Can Brick and Mortar Survive

So long ago that it fades at the edge of memory, in the time of pre-COVID, one of the best bit of advice I could give to a Main St brick and mortar shop was to create an environment that would pique consumer interest. Give them an experience they want to repeat and events to get them back into the store. You know, face-to-face…

This is something I was working on from that 'before' time.

As the online marketplace is transcending any geographic location, bargains are only a click away, and on-demand deliveries can find you anywhere, retail stores are dying out faster than dinosaurs after an asteroid shower. But must they? They are finding they can’t compete on price, they can’t really deliver faster anymore and it becomes increasingly clear that brick and mortar retail needs to reinvent itself.

Retailers and brands everywhere are facing unrelenting pressures from:

    • intense competition
    • an increasing need for on-demand delivery
    • a consumer base with changing preferences
    • a desire for social responsibility
    • the requirement to keep up with the latest technology.
While larger, less-flexible retail operations will succumb to these pressures, more agile brands will succeed by embracing freedom, change and opportunity.

Service, Service, Service

As we all know, customer service is going to win and keep customers. So retailers must be sure to cover all the bases. Hire for attitude and make sure in-store staff project the image of the store to all customers.

Reach into the community and service the local-specific needs. Be a presence in you town or locality. Sponsor the little league team, buy all the Girl Scout cookies, provide a reason to be at the store--like the toy store that offers activities for kids after school and was forced to grow locations to accommodate demand. Also participate in social media in creative ways that allow you to be part of the conversation.

One local hardware store I worked with is a particularly good example:

Making use of social media and building an interwoven omnichannel social media presence, Saunders Hardware created a network that links multiple store locations with customers and local craftsmen, handymen, and contractors. It became a living, breathing bulletin board providing homeowner tips, curated content on home improvement, and original content on in-store products.
During a period of heavy storm activity--including two hurricanes and paralyzing blizzards--the social media audience was enlisted for travel and traffic suggestions,  location and availability of fuel, batteries and generators...even if it meant sending customers to other retailers. Saunders used their posts to provide information on how to preserve food and where to pick up necessities and charge phones. The authentic helpfulness was very well-regarded by the community and being timely with news items, road closures, and weather reports helped build the audience. The brand enjoyed a level of trust and patronage for many years that followed.

Eventizing the Experience

Give people a reason to come to the store, create events and atmospheres that customers want to experience. Banks are using creative low-tech ways to change the consumer experience. Capital One is creating a network of café style locations to entice their online clients into physical spaces, creating a warmth and openness not usually associated with banks.

By revamping interior design and applying the latest technology to elegant in-store displays, a retailer can really pop the “experience” in shopping experience.

Using Technology to Build Interest

Customers are going to flock to these new integrated smart retail spaces. Using facial recognition, 3d scanning, and augmented reality, new clothing visualizations will be projected on mannequins, allowing the AI to connect the dots of the customers shopping history and clothing preferences while near-field communication follows the customer around the store.

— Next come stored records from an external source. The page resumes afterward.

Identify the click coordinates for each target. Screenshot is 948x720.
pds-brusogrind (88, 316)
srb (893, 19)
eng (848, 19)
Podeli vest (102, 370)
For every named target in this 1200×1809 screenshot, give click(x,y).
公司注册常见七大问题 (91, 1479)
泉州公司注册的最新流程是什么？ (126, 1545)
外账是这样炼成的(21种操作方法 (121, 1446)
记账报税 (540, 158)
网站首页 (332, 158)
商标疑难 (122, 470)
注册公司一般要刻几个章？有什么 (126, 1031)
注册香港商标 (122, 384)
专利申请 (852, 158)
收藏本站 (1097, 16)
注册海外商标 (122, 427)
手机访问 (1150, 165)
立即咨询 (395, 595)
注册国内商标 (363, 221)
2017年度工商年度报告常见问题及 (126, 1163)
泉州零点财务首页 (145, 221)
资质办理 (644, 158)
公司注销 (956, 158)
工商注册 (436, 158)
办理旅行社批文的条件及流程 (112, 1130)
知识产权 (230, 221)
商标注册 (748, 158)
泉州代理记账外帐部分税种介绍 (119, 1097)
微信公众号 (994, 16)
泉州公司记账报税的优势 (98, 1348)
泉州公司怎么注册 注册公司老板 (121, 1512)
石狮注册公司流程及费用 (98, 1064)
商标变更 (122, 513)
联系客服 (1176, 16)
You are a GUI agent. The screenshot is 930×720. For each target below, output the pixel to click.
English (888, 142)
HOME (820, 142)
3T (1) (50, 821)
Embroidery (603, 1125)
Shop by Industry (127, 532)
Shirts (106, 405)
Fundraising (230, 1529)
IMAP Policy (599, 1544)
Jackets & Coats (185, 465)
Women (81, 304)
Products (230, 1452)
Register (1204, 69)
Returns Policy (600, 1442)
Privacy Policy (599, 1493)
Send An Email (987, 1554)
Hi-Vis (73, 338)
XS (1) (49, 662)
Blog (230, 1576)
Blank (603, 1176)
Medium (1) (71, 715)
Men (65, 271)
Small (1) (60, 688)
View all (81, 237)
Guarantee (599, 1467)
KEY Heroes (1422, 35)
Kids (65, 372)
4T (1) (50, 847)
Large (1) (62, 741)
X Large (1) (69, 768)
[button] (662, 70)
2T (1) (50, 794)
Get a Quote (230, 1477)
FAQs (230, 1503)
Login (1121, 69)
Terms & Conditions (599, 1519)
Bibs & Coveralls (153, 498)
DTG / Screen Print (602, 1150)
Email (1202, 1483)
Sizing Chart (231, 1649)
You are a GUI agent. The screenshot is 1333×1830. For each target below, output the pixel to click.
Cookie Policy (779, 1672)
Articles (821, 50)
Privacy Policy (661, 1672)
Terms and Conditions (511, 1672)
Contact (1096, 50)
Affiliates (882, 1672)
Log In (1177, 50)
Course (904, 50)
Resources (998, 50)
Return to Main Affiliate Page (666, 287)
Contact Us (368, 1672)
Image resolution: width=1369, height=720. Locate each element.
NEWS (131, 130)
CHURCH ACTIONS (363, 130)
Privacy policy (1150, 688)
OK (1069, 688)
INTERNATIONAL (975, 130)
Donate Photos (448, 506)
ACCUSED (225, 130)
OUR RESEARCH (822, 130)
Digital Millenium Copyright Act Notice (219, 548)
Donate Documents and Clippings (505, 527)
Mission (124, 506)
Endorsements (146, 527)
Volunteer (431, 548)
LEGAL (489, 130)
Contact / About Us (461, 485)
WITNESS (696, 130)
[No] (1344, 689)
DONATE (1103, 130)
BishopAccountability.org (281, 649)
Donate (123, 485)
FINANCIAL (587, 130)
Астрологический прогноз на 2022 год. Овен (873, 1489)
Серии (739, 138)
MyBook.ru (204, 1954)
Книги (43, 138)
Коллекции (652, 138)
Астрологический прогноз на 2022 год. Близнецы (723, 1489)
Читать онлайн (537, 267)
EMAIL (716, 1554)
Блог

Great opportunity exists in the adoption of new technology, mobile apps, and applying virtual and augmented reality techniques to enhance the customer experience. It is an easy leap to make for retailers to eventize the shopping experience and create enhanced experiences for the IRL customer, like augmented-reality treasure hunts to capture and uncover values and discounts. I am looking forward to the gamification aspects of augmented reality, where instead of hunting and capturing Pokemon characters the customers will track and hunt coupons, sales and bonuses. (link to iButterfly video)

“Don’t wait for the coupons to print at check out, find and catch the elusive 50% off coupon just spotted in the bedding department!”

Augmented reality can be great fun in providing scavenger hunt actives to entice participation and generate buzz from you customers.

Using the latest 3D projection technology, the experience will expand to include to allow for virtual trials of everything from sunglasses and clothing to jewelry and accessories. It might even provide a glimpse of how you would look sitting on that brand new motorcycle.

Retail stores can also implement facial recognition software to identify loyal customers, reward generous buyers, and personalize messaging in the same way cookies can identify online customers. Gone will be the need for customers to register for price-saver clubs.

New retail models can arise from these new technologies and create innovative ways to connect with consumers and capture value.

Overall it will be creative thinking, unique events and experience that will help retailers stay afloat and keep customers coming into the store.

Ultimately, the physical brick and mortar store will be able to thrive by reaching its community and providing a tactile living breathing experience--a sumptuous, visceral event that will transcend the boring and live long in the customer's memory.
Of course this rethink now needs a rethink but the pillars of community engagement, servicing local needs, and leveraging the latest technology will still be the foundation on which your business success will be built.